The Ohio Supreme Court’s decision on this issue will affect the extent to which property owners can use the Ohio Marketable Title Act (the “Act”) to claim minerals they did not previously own.
The Ohio Marketable Title Act was effective on September 29, 1961. The express purpose of the Act was to “facilitate land title transactions by improving marketability,” (James A. Carr II, A Practitioner’s Guide to the Ohio Marketable Title Act, 7 Appalachian Nat. Resources L. J. 25, 26 [2012-2013]). That is, the legislature sought to ease the burden on buyers and sellers of real property by creating a uniform standard of title marketability.

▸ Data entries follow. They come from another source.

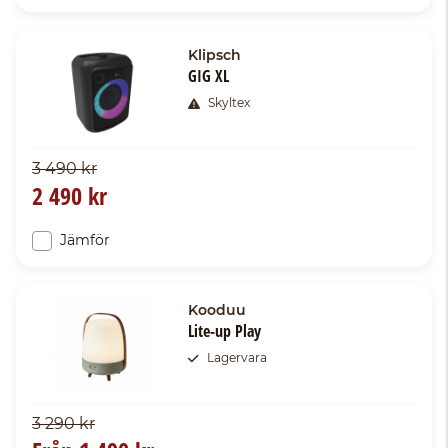
Klipsch
GIG XL
Skyltex
3 490 kr
2 490 kr
Jämför
Kooduu
Lite-up Play
Lagervara
3 290 kr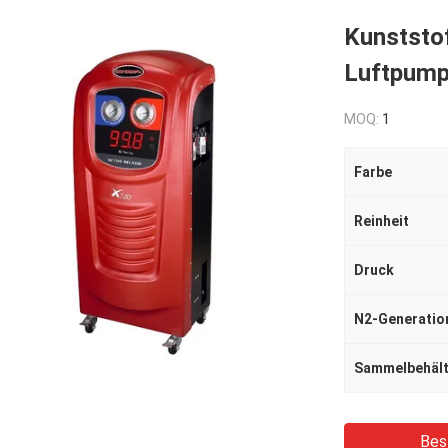
Kunststof
Luftpum
MOQ:
1
Farbe
Reinheit
Druck
Sammelbehäl
Bes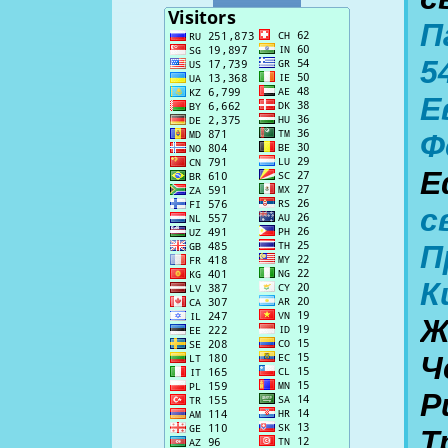
П
5
Е
Ф
Е
с
П
К
Ж
Ч
Р
Т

Chiefly, the Act sought to remove clouds that did not appear in the chain of record title for 40 years (with some exceptions). By quieting reservations that had not been made a part of the title record for 40 years, the legislature eased the concern that so-called “ancient” reservations could be resurrected without notice to a landowner who did not have the benefit of notice of such reservation.
A number of exceptions to the Act allow for a reserved interest in a property to survive a Marketable Title Act challenge. One such exception is the case where instruments in the chain of title, subsequent to the reserving instrument, repeat or make reference to the reservation. However, “a general reference in such muniments, or any of them, to easements, use restrictions, or other interests created prior to the root of title shall not be sufficient to preserve them, unless specific identification be made therein of a recorded title transaction which creates such,” (R.C. § 5301.49).

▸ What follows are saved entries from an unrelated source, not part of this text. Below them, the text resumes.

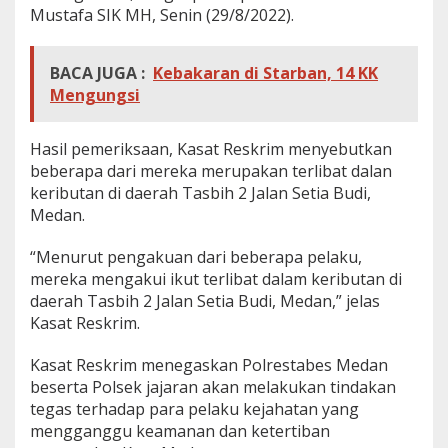
Mustafa SIK MH, Senin (29/8/2022).
BACA JUGA :
Kebakaran di Starban, 14 KK
Mengungsi
Hasil pemeriksaan, Kasat Reskrim menyebutkan
beberapa dari mereka merupakan terlibat dalan
keributan di daerah Tasbih 2 Jalan Setia Budi,
Medan.
“Menurut pengakuan dari beberapa pelaku,
mereka mengakui ikut terlibat dalam keributan di
daerah Tasbih 2 Jalan Setia Budi, Medan,” jelas
Kasat Reskrim.
Kasat Reskrim menegaskan Polrestabes Medan
beserta Polsek jajaran akan melakukan tindakan
tegas terhadap para pelaku kejahatan yang
mengganggu keamanan dan ketertiban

Now, the Fifth and Seventh Districts conflict in their analyses of a “general” versus a “specific” reference to a reservation. In 1983, the Fifth District held, in Duvall v. Hibbs, 5th Dist. No. CA-709, 1983 WL 6483, that in order for a reservation to be sufficiently specific as to withstand a Marketable Title Act challenge, the reference must be so specific that a title researcher can locate the document creating the interest without needing to search the indexes. Presumably, every reference to a prior reservation needed to include the book and page reference to the instrument creating the reserved interest.

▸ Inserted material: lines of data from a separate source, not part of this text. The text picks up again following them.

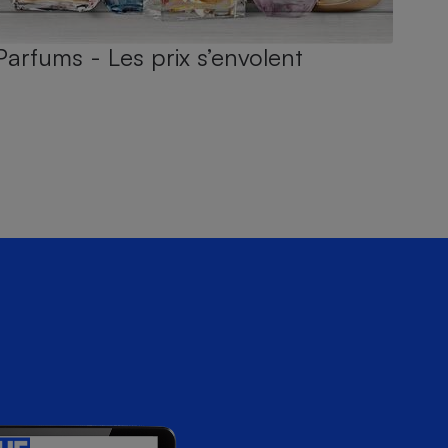
Parfums - Les prix s’envolent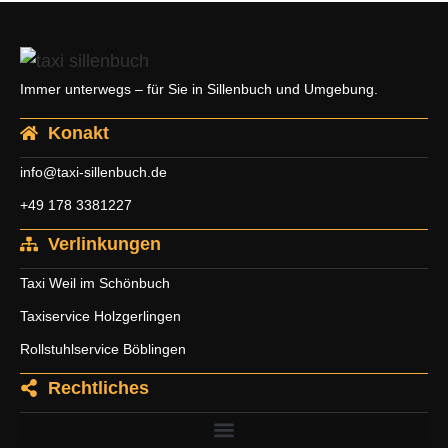
Immer unterwegs – für Sie in Sillenbuch und Umgebung.
Konakt
info@taxi-sillenbuch.de
+49 178 3381227
Verlinkungen
Taxi Weil im Schönbuch
Taxiservice Holzgerlingen
Rollstuhlservice Böblingen
Rechtliches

On June 29, 2017, the Seventh District released its opinion in Blackstone v. Moore, 7th Dist. No. 14 MO 0001, 2017-Ohio-5704, wherein the court specifically rejected the strict Duvall test in favor a four-factor analysis. Those factors are:
- The type of mineral right created,
- The nature of the encumbrance (an estate, profit, lease, or easement),
- The original owner of the interest, and
- Whether it referenced the instrument creating the interest.
The court noted that the Fifth District is the only Appeals District to follow a strict test such as Duvall and that such a rule “holds drafters to a much higher standard than does the plain language of the statute.” The four-factor test allows a court to consider each reservation with its individual attendant facts and circumstances.
In the year since the Ohio Supreme Court’s decision in Corban v. Chesapeake struck down the concept of automatic divestiture of property interests pursuant to the 1989 Ohio Dormant Mineral Act, landowners and their lawyers have sought new means of cancelling property interests encumbering title to mineral interests.
Although the Dormant Mineral Act was meant to supplement the Act and was enacted for the express purpose of clearing up issues like the one present in Blackstone, the 2006 DMA presents a high bar and likely results in much lower rates of mineral abandonment. As a result, practitioners are reexamining the potential to use the Act to reunite surface and mineral interests. Note that the Duvall test, relied upon by the Fifth District, was authored six years before the Dormant Mineral Act was enacted and almost ten years before it became effective.
The Supreme Court has to establish a briefing schedule, but a ruling on the matter is expected by the summer of 2018. The decision is expected to confirm how to interpret and apply the Act alongside Ohio’s Dormant Mineral Act.